Wednesday, November 01, 2006

TPG-Axon Capital Gets Active with Triad Hospitals (TRI), Wants Changes/Buybacks

In a 13D filing on Triad Hospitals Inc. (NYSE: TRI), TPG-Axon Capital Management disclosed a 6.2% stake in the company, noting they changed their filing status from 13G to 13D.

The fund believes the company should take actions to increase shareholder value, including, but not limited to, the following:

1) significantly reduce capital expenditures and acquisitions;

2) implement rigorous analytical standards for capital expenditures;

3) increase its focus on margins and efficiency of existing assets; and

4) significantly increase stock buybacks, in place of risky and unproven gambles on acquisitions and new facility construction.

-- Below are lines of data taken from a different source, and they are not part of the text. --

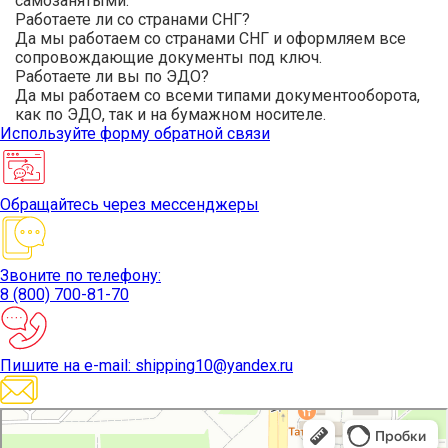
самозанятыми.
Работаете ли со странами СНГ?
Да мы работаем со странами СНГ и оформляем все
сопровождающие документы под ключ.
Работаете ли вы по ЭДО?
Да мы работаем со всеми типами документооборота,
как по ЭДО, так и на бумажном носителе.
Используйте
форму обратной связи
Обращайтесь
через мессенджеры
Звоните
по телефону:
8 (800) 700-81-70
Пишите
на e-mail: shipping10@yandex.ru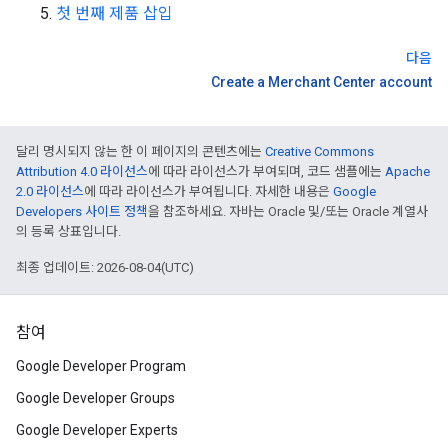
첫 번째 제품 삽입
다음
Create a Merchant Center account
달리 명시되지 않는 한 이 페이지의 콘텐츠에는
Creative Commons
Attribution 4.0 라이선스
에 따라 라이선스가 부여되며, 코드 샘플에는
Apache
2.0 라이선스
에 따라 라이선스가 부여됩니다. 자세한 내용은
Google
Developers 사이트 정책
을 참조하세요. 자바는 Oracle 및/또는 Oracle 계열사
의 등록 상표입니다.
최종 업데이트: 2026-08-04(UTC)
참여
Google Developer Program
Google Developer Groups
Google Developer Experts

From the 'Purpose of Transaction' section of the filing:

The Shares reported in this Schedule 13D were originally reported by the Reporting Persons on a Schedule 13G that was filed with the Securities and Exchange Commission on June 26, 2006. The Shares were acquired for investment purposes in the ordinary course of business.

The Reporting Persons believe that the Common Stock is significantly undervalued and represents an attractive investment opportunity. The Reporting Persons believe that the Issuer has valuable and well-positioned assets, whose value is significantly greater than the current market capitalization of the company. However, the valuation of the company, and of those assets, is being depressed and diluted by poor capital discipline. The Reporting Persons believe that in order to avoid further dilution of shareholder value, the Issuer must substantially improve its capital discipline and focus on maximizing return on capital.

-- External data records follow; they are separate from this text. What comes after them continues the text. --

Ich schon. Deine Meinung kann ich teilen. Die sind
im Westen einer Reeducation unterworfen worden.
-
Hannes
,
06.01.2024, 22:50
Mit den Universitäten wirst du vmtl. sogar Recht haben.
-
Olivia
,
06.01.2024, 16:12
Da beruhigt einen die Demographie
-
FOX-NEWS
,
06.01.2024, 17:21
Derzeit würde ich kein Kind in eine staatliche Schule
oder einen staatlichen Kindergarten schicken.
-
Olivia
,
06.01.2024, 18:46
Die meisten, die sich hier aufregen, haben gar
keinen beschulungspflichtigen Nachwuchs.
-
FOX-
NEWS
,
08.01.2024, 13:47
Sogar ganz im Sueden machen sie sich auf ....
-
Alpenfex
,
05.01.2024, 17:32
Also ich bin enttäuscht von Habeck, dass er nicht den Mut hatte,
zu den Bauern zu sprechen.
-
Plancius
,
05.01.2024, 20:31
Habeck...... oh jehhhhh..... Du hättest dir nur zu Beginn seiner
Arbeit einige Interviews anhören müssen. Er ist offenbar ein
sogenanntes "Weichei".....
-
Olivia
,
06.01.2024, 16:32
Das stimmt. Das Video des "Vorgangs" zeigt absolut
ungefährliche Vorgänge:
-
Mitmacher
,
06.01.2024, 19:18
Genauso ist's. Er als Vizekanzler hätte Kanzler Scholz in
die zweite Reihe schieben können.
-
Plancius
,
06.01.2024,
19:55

Since the merger with Quorum Health Group in 2001, the Issuer has spent all available funds on expansion, resulting in negative free cash flow and dilution to shareholders. The Issuer has been unable to analytically demonstrate that this acquisition strategy is in the interest of shareholders, and does not appear to have sufficient focus on calculating return on investment, and ensuring its adequacy. As a result, growth of cash flow, EBITDA and net income,MEASURED ON A PER SHARE BASIS, have significantly lagged behind comparable companies.

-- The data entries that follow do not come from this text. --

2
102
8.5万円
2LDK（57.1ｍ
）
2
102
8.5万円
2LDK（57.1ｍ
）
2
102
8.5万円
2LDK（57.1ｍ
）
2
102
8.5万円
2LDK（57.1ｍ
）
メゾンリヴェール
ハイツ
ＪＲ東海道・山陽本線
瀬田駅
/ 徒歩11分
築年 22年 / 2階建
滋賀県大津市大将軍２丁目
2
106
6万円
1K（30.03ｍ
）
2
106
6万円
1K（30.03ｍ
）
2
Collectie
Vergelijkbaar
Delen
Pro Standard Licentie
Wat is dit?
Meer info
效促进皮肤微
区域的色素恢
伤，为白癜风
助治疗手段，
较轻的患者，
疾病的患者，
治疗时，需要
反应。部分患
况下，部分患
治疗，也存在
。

The Reporting Persons believe the Issuer should take actions to increase shareholder value, including, but not limited to, the following:

1) significantly reduce capital expenditures and acquisitions;

2) implement rigorous analytical standards for capital expenditures;

3) increase its focus on margins and efficiency of existing assets; and

4) significantly increase stock buybacks, in place of risky and unproven gambles on acquisitions and new facility construction.

The Reporting Persons may engage in discussions and/or take certain actions regarding the foregoing, or any other matters, including, without limitation, the Issuer's operations or business development plans, business strategy, management or directors, governance, capitalization, strategic plans,competitive position, capital structure or capital management policy, with management and the directors of the Issuer, other stockholders, industry analysts, existing or potential strategic partners or competitors, and investment and financing professionals. Such discussions may materially affect, and result in, the Reporting Persons' modifying their ownership of Common Stock. The Reporting Persons reserve the right at any time to reconsider and change their plans or proposals relating to the foregoing. Except as set forth herein,the Reporting Persons do not have any current plan or proposal that would relate to, or result in, any of the matters set forth under subsections (a) through (j) of Item 4 of Schedule 13D.